> **REQUIRED ACTION**
Begin the copy at the line that contains "Доступно к заказу", end it at the last line of the entries below, keep every word exact, and include no pictures.

(Records from a data collection)
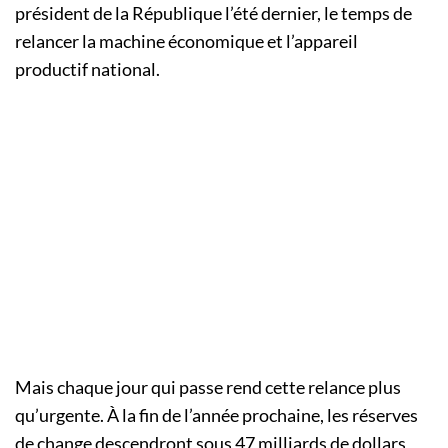
président de la République l’été dernier, le temps de
relancer la machine économique et l’appareil
productif national.
Mais chaque jour qui passe rend cette relance plus
qu’urgente. À la fin de l’année prochaine, les réserves
de change descendront sous 47 milliards de dollars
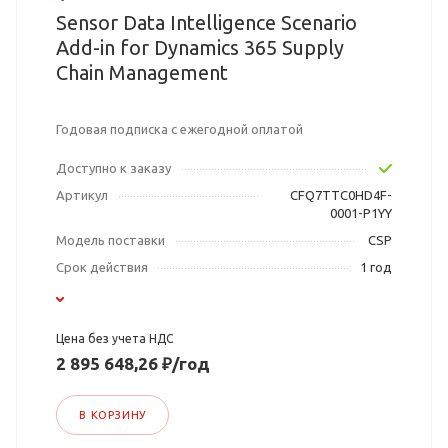
Sensor Data Intelligence Scenario
Add-in for Dynamics 365 Supply
Chain Management
Годовая подписка с ежегодной оплатой
Доступно к заказу
Артикул
CFQ7TTC0HD4F-
0001-P1YY
Модель поставки
CSP
Срок действия
1 год
Цена без учета НДС
2 895 648,26 ₽/год
В КОРЗИНУ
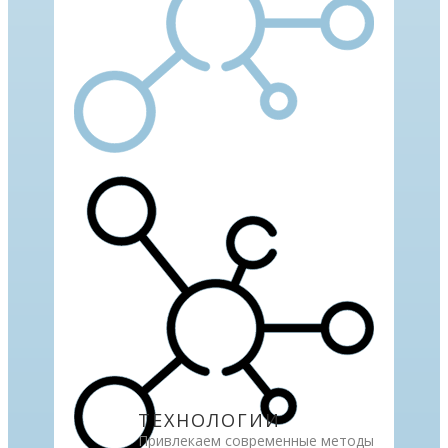
ТЕХНОЛОГИИ
Привлекаем современные методы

> **SOLUTION TO THIS TASK**
Доступно к заказу
Артикул
CFQ7TTC0HD4F-
0001-P1YY
Модель поставки
CSP
Срок действия
1 год
Цена без учета НДС
2 895 648,26 ₽/год
В КОРЗИНУ
ТЕХНОЛОГИИ
Привлекаем современные методы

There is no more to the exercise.